• _WORK INSTRUCTION_:
Filter the listing and keep only the lines with the word "clientes".

• _SOURCE DATA_:

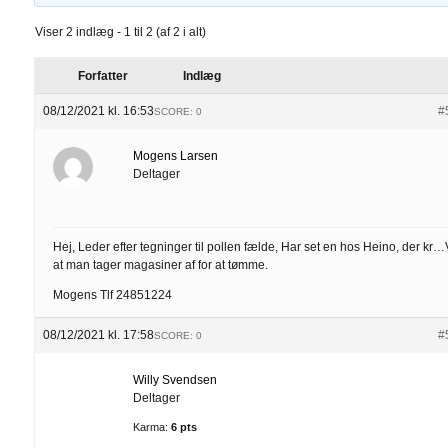
Viser 2 indlæg - 1 til 2 (af 2 i alt)
Forfatter
Indlæg
08/12/2021 kl. 16:53
#
SCORE: 0
Mogens Larsen
Deltager
Hej, Leder efter tegninger til pollen fælde, Har set en hos Heino, der kr…
at man tager magasiner af for at tømme.
Mogens Tlf 24851224
08/12/2021 kl. 17:58
#
SCORE: 0
Willy Svendsen
Deltager
Karma:
6 pts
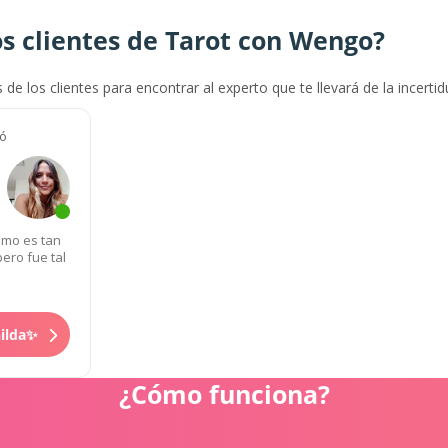
s clientes de Tarot con Wengo?
s de los clientes para encontrar al experto que te llevará de la incerti
tó
omo es tan
ero fue tal
hilda✨
¿Cómo funciona?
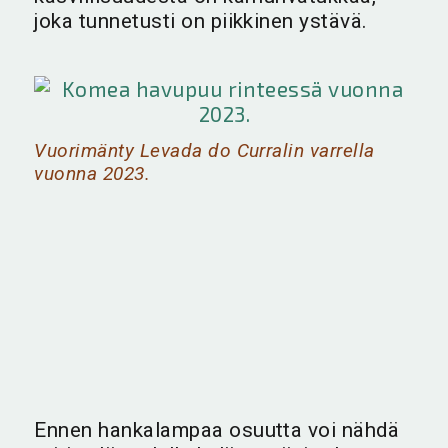
joka tunnetusti on piikkinen ystävä.
Vuorimänty Levada do Curralin varrella
vuonna 2023.
Ennen hankalampaa osuutta voi nähdä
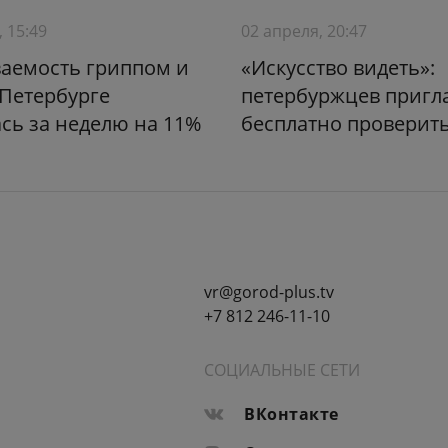
, 15:49
02 апреля, 20:47
аемость гриппом и
«Искусство видеть»:
Петербурге
петербуржцев пригл
сь за неделю на 11%
бесплатно проверит
vr@gorod-plus.tv
+7 812 246-11-10
СОЦИАЛЬНЫЕ СЕТИ
ВКонтакте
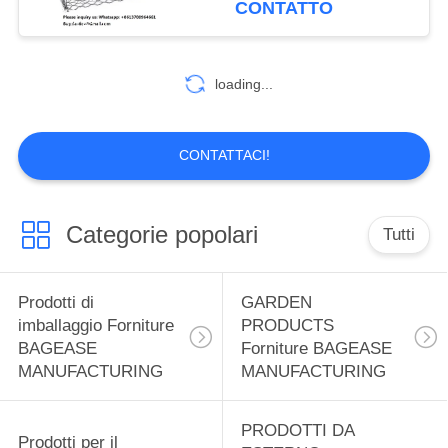
CONTATTO
MANUFACTURING
Basket Stone Cage
59
Garden Fence Garden
Prodotti sportivi
Stone Wire Basket
loading...
Fencing
Forniture BAGEASE
MANUFACTURING
CONTATTACI!
Categorie popolari
Tutti
12
SPA SALON
Prodotti di
GARDEN
Prodotti forniture
imballaggio Forniture
PRODUCTS
BAGEASE
Forniture BAGEASE
BAGEASE
MANUFACTURING
MANUFACTURING
MANUFACTURING
PRODOTTI DA
Prodotti per il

• _EXERCISE SOLUTION_:
s clientes de Tarot con Wengo?
s de los clientes para encontrar al experto que te llevará de la incerti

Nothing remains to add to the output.